L’entreprise anglaise constate que son architecture se diffuse dans un nombre toujours croissant de produits et souhaiterait voir son chiffre d’affaires augmenter dans les mêmes proportions. Mais tout dépend de la licence accordée aux entreprises concernées. Dans le cas entre Qualcomm et Arm, on comprend pourquoi : la redevance négociée par Qualcomm est de 1,1 % (soit 0,58 $) pour chaque puce vendue, celle de Nuvia est de 5,3 % (soit 2,2 dollars). On comprend mieux les demandes d’Arm concernant les puces sorties cette année par Qualcomm. Les documents révélés lors du procès faisaient état d’un manque à gagner de 50 millions de dollars pour Arm.

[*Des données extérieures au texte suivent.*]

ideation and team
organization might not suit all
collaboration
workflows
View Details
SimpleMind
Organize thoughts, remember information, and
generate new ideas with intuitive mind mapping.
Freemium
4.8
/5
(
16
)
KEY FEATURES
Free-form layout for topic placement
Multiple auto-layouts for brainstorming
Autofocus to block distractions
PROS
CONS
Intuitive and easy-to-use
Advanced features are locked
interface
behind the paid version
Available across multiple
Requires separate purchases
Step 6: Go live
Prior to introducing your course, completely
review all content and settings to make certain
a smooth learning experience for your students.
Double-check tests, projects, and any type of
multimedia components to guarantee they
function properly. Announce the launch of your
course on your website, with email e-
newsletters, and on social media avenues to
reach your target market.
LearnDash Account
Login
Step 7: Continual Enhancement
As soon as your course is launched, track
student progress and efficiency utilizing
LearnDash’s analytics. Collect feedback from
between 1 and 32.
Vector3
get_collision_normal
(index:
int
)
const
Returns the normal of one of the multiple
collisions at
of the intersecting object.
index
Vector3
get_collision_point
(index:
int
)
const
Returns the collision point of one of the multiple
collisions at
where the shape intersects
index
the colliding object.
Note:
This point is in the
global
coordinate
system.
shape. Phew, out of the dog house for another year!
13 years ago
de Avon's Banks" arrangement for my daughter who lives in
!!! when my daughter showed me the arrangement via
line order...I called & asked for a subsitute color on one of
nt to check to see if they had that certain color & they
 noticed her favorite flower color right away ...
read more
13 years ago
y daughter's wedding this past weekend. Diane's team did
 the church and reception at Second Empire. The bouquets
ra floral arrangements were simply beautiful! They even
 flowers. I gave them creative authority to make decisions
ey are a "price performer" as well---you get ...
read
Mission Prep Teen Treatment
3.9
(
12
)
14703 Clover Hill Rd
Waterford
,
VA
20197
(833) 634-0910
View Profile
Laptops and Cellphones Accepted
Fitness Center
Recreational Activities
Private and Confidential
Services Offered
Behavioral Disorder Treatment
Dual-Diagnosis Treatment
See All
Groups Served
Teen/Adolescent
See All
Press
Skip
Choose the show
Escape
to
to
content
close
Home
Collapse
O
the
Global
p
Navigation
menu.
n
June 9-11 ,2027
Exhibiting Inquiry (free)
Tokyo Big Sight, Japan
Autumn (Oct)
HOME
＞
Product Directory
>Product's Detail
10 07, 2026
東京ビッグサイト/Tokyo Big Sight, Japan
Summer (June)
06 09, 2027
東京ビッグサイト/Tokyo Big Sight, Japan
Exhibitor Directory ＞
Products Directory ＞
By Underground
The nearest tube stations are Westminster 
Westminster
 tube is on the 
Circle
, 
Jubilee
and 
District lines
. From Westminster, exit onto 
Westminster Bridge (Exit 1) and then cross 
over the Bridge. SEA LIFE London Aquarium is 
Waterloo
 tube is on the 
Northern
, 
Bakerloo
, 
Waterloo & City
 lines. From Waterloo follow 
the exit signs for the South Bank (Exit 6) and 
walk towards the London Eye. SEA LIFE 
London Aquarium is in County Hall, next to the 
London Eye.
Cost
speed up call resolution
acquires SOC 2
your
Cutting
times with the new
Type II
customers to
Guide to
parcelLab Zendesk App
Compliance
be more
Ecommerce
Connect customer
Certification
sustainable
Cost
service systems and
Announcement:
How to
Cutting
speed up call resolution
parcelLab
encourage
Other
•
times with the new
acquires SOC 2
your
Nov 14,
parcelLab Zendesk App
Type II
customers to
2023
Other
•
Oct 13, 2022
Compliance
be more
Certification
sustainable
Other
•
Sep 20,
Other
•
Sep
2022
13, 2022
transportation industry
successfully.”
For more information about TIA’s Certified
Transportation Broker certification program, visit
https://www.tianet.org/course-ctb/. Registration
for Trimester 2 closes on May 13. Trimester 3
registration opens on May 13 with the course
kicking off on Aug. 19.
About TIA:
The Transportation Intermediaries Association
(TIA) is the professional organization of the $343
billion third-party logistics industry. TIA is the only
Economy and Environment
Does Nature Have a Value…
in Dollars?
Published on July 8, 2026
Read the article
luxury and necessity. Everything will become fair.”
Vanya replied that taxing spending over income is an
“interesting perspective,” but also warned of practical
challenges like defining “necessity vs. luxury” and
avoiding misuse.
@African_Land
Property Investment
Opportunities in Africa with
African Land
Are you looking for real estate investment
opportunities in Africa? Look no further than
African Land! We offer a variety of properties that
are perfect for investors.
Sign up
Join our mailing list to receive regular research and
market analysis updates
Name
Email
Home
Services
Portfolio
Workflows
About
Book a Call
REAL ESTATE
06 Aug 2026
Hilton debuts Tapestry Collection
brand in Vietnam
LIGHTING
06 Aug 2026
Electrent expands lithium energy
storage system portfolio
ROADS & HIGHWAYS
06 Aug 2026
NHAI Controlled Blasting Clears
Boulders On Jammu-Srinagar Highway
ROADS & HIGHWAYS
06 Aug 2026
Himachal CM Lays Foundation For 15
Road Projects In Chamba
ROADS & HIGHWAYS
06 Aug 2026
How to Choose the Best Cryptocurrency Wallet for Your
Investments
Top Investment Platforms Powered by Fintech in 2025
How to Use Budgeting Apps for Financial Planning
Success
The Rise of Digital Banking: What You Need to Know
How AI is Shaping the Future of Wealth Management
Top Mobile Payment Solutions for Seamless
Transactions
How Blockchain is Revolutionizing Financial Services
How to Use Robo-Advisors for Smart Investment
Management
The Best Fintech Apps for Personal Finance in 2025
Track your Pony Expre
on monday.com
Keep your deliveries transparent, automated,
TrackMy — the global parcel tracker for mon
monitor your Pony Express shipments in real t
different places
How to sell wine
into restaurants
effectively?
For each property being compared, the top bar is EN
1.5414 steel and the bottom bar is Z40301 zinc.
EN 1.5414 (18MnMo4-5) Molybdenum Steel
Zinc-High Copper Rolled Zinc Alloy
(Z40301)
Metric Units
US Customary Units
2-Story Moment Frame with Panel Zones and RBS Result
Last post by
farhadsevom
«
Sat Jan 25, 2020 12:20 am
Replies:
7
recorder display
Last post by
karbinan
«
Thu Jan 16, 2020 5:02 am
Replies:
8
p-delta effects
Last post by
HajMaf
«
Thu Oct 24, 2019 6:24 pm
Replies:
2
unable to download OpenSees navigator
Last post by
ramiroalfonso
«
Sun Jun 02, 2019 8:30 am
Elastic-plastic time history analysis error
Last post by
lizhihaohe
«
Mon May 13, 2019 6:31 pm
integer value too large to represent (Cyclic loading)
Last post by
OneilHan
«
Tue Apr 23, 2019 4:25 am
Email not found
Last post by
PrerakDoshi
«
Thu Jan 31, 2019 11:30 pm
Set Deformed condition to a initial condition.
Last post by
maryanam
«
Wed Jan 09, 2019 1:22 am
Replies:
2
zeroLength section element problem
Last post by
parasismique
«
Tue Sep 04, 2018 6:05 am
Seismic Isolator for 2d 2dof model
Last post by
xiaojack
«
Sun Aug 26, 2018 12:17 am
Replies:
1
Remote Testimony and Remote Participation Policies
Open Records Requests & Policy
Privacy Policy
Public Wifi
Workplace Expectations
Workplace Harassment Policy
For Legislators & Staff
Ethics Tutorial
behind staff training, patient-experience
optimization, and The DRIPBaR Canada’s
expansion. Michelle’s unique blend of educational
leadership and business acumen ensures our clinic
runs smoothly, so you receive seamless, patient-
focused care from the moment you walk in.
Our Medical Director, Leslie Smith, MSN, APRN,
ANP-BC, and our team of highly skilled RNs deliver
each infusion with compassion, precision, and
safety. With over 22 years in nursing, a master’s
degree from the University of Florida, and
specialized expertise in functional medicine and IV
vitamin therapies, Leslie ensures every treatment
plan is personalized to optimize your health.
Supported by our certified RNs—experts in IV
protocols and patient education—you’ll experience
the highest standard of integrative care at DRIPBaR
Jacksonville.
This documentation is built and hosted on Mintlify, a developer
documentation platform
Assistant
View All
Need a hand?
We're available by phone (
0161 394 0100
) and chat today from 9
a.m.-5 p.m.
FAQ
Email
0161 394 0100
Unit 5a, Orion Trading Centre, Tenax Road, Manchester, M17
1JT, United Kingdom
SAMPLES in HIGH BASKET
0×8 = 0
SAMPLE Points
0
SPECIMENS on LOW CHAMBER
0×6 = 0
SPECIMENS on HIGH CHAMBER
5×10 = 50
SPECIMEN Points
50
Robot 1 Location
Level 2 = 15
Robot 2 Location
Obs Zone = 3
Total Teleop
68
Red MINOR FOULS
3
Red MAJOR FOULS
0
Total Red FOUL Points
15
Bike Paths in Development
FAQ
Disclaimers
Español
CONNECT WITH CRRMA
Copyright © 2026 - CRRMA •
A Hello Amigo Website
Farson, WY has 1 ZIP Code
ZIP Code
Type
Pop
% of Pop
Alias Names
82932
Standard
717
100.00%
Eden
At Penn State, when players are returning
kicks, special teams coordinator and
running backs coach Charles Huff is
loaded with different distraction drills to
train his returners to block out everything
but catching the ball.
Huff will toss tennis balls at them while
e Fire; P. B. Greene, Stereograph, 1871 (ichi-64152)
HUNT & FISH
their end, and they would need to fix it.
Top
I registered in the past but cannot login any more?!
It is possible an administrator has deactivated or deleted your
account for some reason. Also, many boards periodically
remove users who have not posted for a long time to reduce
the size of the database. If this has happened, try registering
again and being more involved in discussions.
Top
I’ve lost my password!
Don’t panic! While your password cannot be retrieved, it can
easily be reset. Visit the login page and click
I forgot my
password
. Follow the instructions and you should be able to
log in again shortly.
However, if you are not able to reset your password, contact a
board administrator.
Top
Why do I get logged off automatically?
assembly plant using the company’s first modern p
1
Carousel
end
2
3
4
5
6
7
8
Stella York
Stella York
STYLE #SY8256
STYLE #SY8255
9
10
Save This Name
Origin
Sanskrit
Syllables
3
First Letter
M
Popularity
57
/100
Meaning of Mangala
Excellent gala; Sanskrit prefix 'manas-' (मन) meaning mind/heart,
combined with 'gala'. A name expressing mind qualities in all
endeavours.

Il est probable cependant que ces derniers ne s’arrêteront pas là et relanceront une procédure pour trancher le point sur lequel le jury n’a pas pu répondre. Une victoire d’Arm pourrait être violente pour Qualcomm, avec un possible arrêt de la commercialisation de ses dernières puces Snapdragon. Gerard Williams, co-fondateur de Nuvia, a déclaré plus tôt ce mois-ci que la société utilise uniquement « un pour cent ou moins » de la technologie Arm. Mais la proportion n’a pas d’importance dans le cadre de la licence : l’architecture Arm est utilisée ou non.